Robert Anderson and Jeremy Woolley from the Adelaide University's Centre for Automotive Safety Research discussed benefits of auto safety systems and made some interesting points about safety spending. For example, it is known that sealing a road shoulder helps drivers maintain control should they stray off the main road; but as more cars are fitted with better brakes and stability control, is this the best use of public funds?
A major theme to emerge during the conference was the care required during the transition from full human control of cars through the increasing levels of automation to fully autonomous operation. Many speakers discussed the vital but difficult "human factors" problem of making it clear what the car is doing and who is responsible. Simon Henderson, a pilot and manager of Virgin's Fleet Standards discussed autonomous aviation systems, warning that great care must be taken in their design as otherwise monitoring them can require more knowledge than flying. Apparently, one of the most frequent final things heard in flight-recorder post-mortems is "What's it doing now?"
Another common theme was that the synergy of autonomous driving technology, V2V and V2I communications, electric vehicles and on-demand travel in a shared fleet of cars, together forms intelligent transport systems (ITS) capable of delivering much cheaper, cleaner and more convenient transport. (Yes, "ITS" is a "thing" you can expect to hear a lot about in the coming years.)

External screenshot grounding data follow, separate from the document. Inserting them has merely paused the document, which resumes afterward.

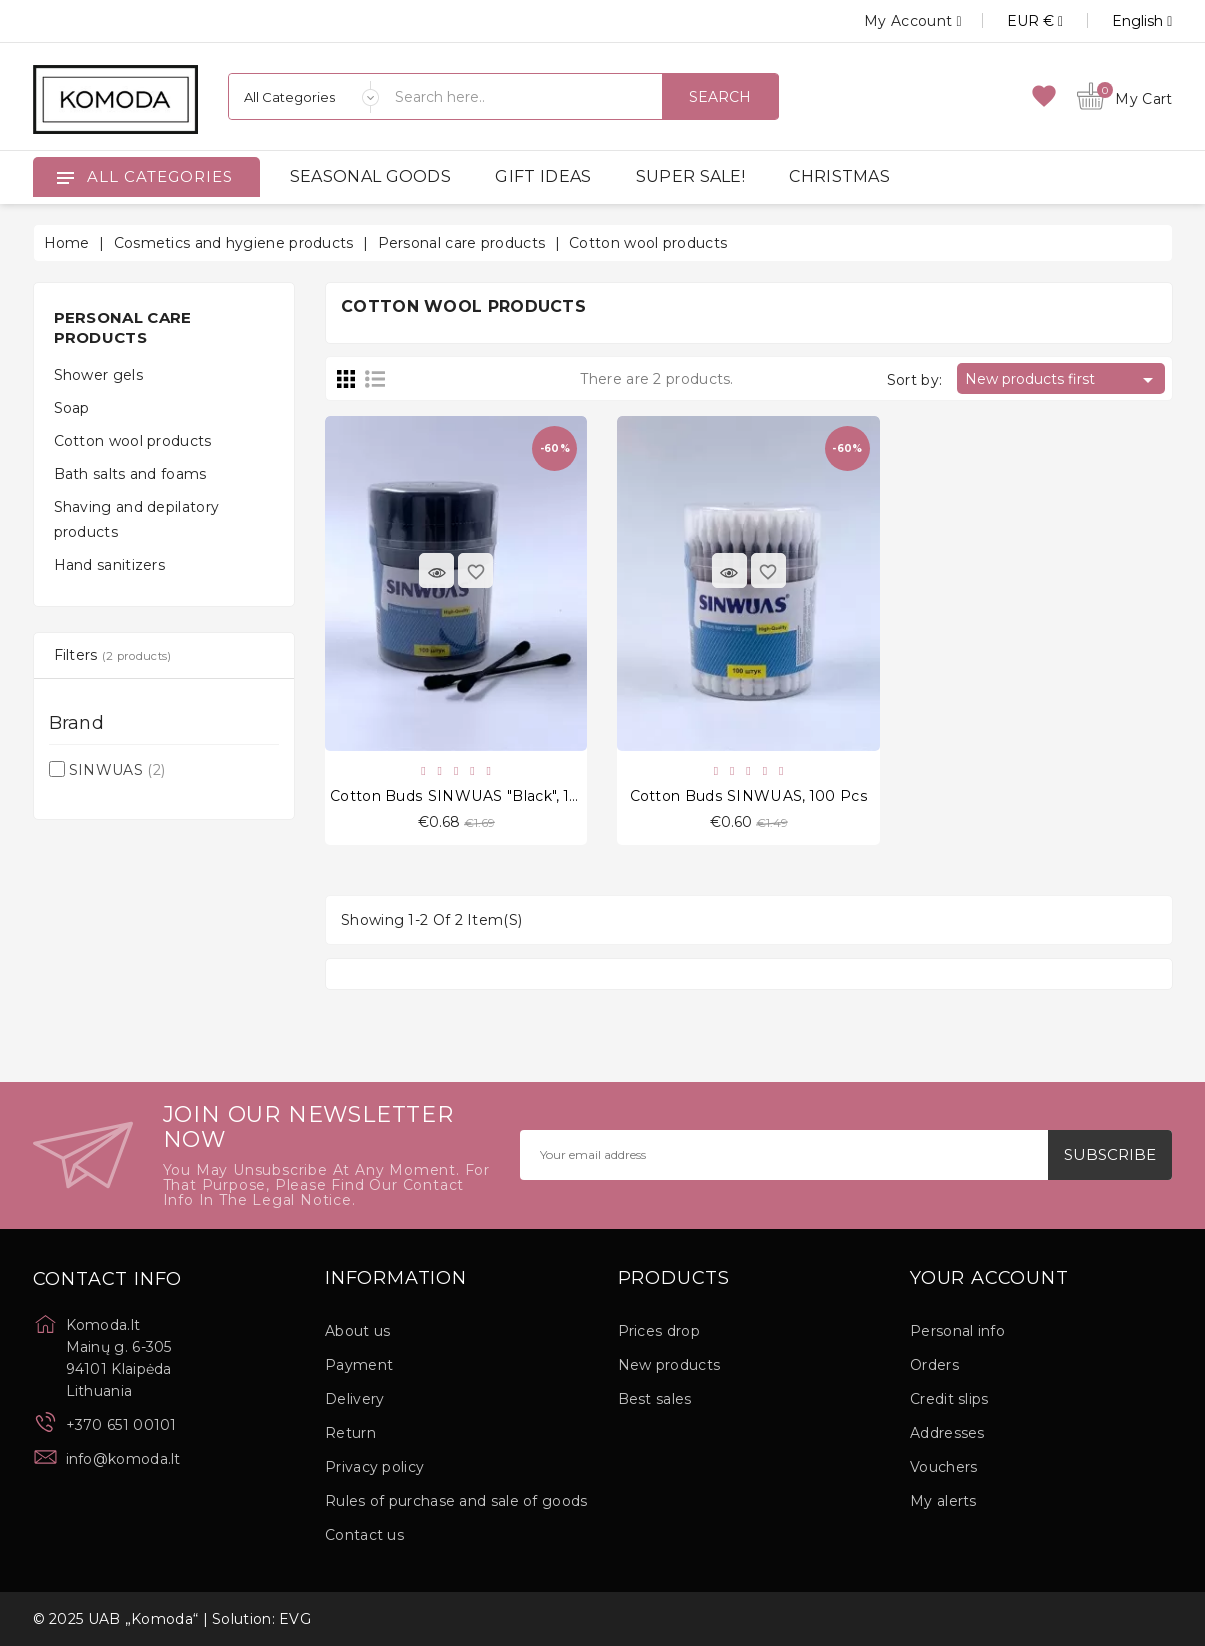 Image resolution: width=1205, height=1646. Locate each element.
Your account (989, 1279)
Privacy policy (374, 1467)
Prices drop (659, 1331)
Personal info (957, 1331)
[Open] (65, 177)
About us (357, 1331)
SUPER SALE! (690, 176)
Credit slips (949, 1399)
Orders (934, 1365)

As Andrew Somers from Transoptim Consulting observed "transport has not been seriously disrupted for some time", but that period of stability is about to end.
Whether the great potential of commercially available fully autonomous cars is realised within 3 years as claimed by Tesla CEO Elon Musk, or within 5 years as predicted by Ford CEO Mark Fields and by Google, or even with 10 or 15 years is almost immaterial, because urban infrastructure is planned, built and maintained over generations.
The internet transformed the world of communications and ideas by facilitating the very cheap and near instantaneous dissemination of information. Autonomous cars promise a correspondingly dramatic revolution in the movement of people and physical goods, with far-reaching flow-on effects on where and how we live. The better prepared we are, the greater the benefits we will derive.